NovoSeven (recombinant factor VIIa or rFVIIa) is an intravenous, structurally similar molecule to human factor VII – a protein involved in the extrinsic pathway of the coagulation cascade. This protein then activates factors IX and X to ultimately convert prothrombin to thrombin and fibrinogen to fibrin. NovoSeven has been FDA approved for the treatment of bleeding in patients with acquired hemophilia, hemophilia A/B with inhibitors, congenital FVII deficiency, and most recently Glanzmann thrombasthenia (a qualitative platelet dysfunction).


The gene for human FVII is expressed in baby hamster kidney (BHK) cell lines and undergoes a purification process to activate it into rFVIIa. Consequently, no human serum is used in the formulation of NovoSeven making it an important option for certain patients (ie, Jehovah’s Witnesses).
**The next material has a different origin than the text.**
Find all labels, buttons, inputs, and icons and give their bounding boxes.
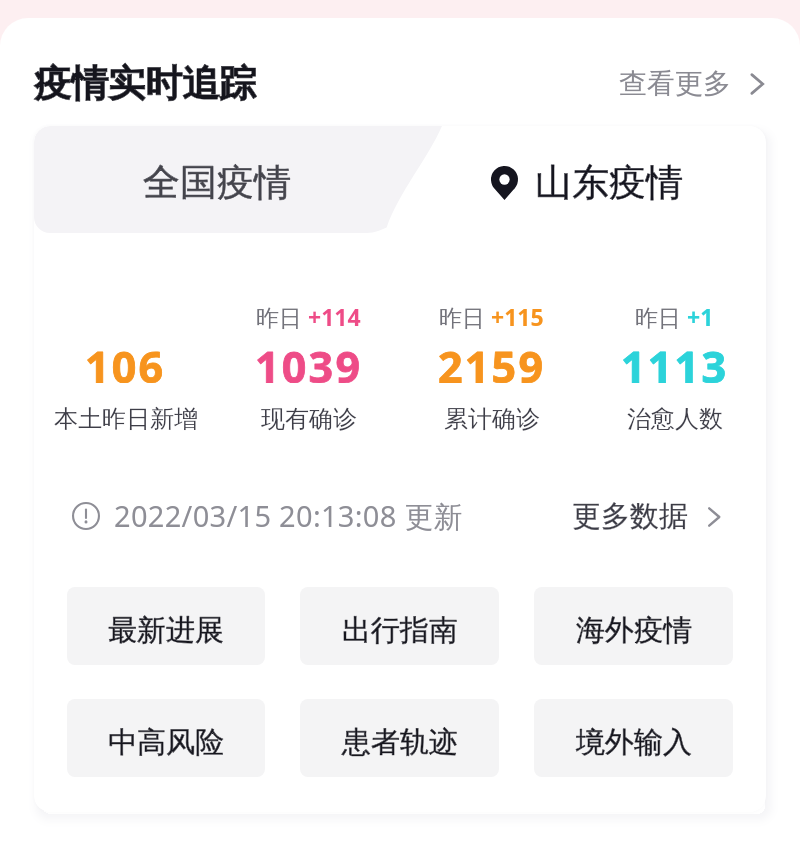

The literature cites instances of NovoSeven being used off-label to treat uncontrollable coagulopathy in trauma, liver transplantation, and cardiac surgery. As an anesthesiologist, I’ve used NovoSeven in all of these situations as a true “last resort” understanding the very real risk of thrombotic events (myocardial infarction, stroke, pulmonary embolism, etc.) I’m very mindful about weighing the pros/cons of administration considering a single dose can easily cost more than $10,000.